Escribe: El Peregrino Impertinente
Siempre lo mismo: el familiar, amigo, novio, novia se va de viaje y, a la vuelta, ¿qué te trae de regalo? Sí, una remera horrible del lugar donde estuvo. Un acto reflejo del turista y su andar con valija. Espécimen que, casi por instinto, se sumerge en las ciénagas del “notienegolletismo” y entra en la tienda de souvenires para decir: “Déme dos”.
A cambio, se lleva esas prendas que el sólo verlas provoca gastroenteritis. Tela que no quiere ni el perro para su cucha, diseños realizados por alguien cuyo apetito por la vida es similar al de un bicho cascarudo, mal gusto desde el cuello hasta la última costura.
Una cosa espantosa. Viene la chica y le entrega a su enamorado una remera que dice: “Estuve en San Carlos Minas y me acordé de vos”. Pues vaya forma de acordarse de uno. Con lo fácil que resulta comprar una caja de alfajores. Pero no, la regla indica que hay que traer remeras, preferiblemente de colores chillones y dibujos en nada tocantes a lo bello.
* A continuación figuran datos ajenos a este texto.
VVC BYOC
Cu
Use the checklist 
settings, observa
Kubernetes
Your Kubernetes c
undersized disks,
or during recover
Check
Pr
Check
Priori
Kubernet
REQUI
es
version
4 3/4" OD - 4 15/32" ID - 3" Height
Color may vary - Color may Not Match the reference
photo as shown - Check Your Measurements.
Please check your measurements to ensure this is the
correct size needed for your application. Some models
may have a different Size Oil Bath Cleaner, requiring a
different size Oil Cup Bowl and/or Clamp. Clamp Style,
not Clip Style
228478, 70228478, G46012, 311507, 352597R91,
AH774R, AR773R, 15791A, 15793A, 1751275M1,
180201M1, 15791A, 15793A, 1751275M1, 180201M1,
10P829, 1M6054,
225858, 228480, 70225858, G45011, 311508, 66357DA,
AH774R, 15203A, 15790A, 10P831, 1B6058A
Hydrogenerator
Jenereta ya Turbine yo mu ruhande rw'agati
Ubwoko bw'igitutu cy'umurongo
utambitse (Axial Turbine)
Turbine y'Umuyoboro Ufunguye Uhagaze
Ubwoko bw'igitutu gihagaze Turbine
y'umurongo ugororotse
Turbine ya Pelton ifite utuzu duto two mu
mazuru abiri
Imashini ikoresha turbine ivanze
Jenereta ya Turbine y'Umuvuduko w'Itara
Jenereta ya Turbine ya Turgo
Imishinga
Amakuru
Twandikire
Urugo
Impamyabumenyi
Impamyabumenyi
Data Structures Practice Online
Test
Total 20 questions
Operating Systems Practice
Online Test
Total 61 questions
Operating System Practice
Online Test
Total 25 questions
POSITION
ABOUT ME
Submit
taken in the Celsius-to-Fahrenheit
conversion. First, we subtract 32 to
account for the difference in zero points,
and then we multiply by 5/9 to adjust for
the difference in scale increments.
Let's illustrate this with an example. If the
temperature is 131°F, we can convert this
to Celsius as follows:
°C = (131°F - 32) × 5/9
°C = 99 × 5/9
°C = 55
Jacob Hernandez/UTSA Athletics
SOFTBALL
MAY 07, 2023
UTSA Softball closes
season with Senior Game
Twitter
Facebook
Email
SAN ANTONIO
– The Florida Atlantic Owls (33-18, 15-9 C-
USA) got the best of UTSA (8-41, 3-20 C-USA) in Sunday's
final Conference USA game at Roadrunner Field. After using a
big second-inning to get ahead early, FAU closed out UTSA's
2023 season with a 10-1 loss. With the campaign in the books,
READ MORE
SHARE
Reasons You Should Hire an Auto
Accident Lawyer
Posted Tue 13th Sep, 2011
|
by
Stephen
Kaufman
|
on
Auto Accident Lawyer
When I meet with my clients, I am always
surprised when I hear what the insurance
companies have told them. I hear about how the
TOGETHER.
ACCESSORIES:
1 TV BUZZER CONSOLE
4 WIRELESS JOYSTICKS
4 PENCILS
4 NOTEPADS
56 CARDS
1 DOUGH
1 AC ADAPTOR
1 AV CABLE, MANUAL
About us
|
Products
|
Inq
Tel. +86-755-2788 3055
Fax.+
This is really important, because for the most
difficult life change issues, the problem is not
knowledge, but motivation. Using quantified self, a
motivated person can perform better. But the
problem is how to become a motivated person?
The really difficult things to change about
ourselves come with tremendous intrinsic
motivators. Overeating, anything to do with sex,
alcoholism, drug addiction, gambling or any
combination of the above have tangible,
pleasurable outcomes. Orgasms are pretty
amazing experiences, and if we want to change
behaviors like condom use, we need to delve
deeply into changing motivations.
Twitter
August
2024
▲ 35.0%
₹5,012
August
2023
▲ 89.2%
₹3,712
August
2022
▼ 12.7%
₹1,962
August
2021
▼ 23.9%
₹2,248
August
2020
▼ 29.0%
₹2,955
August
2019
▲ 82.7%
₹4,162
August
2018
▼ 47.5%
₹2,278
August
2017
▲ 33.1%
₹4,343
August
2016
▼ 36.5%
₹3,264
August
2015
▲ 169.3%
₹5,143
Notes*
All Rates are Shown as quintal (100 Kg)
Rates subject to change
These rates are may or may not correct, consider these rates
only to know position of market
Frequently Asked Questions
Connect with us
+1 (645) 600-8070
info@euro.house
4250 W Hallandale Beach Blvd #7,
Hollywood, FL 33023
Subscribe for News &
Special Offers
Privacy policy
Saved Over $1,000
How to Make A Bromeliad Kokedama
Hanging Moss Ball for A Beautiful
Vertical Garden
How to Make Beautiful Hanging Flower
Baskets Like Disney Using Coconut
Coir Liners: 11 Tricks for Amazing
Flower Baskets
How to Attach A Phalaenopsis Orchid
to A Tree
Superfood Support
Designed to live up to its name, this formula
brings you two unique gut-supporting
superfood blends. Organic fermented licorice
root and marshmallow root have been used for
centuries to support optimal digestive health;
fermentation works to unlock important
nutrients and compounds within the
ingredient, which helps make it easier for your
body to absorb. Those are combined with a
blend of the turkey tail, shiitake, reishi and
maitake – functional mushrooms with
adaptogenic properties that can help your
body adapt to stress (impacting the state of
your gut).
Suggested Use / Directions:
Mientras más feas, grotescas y desagradables sean, mucho mejor.
Y mirá que lo hacen con buena fe, eh...
Uno a veces se piensa que el gesto trae escondida alguna carga de desprecio, de cinismo. Nada más lejos de la realidad. Lo que pasa es que cuando se trata de remeras turísticas, el visitante deja de ser dueño de sí. Todo el criterio y sentido común que en él habitan, huyen al exilio para que en su lugar gobiernen la imprudencia y el desatino. El resultado es nefasto. Que lo diga el obsequiado, si no.
La madre llega de vacacionar en la playa y le regala al hijo una remera de “Recuerdo de Santa Clara del Mar”. Antes que eso, el chico hubiera preferido un caracol con la cara de Rodríguez Saá. O napalm, lo que encuentre primero.
Sociedad de consumo, hermanos míos. Acostúmbrense.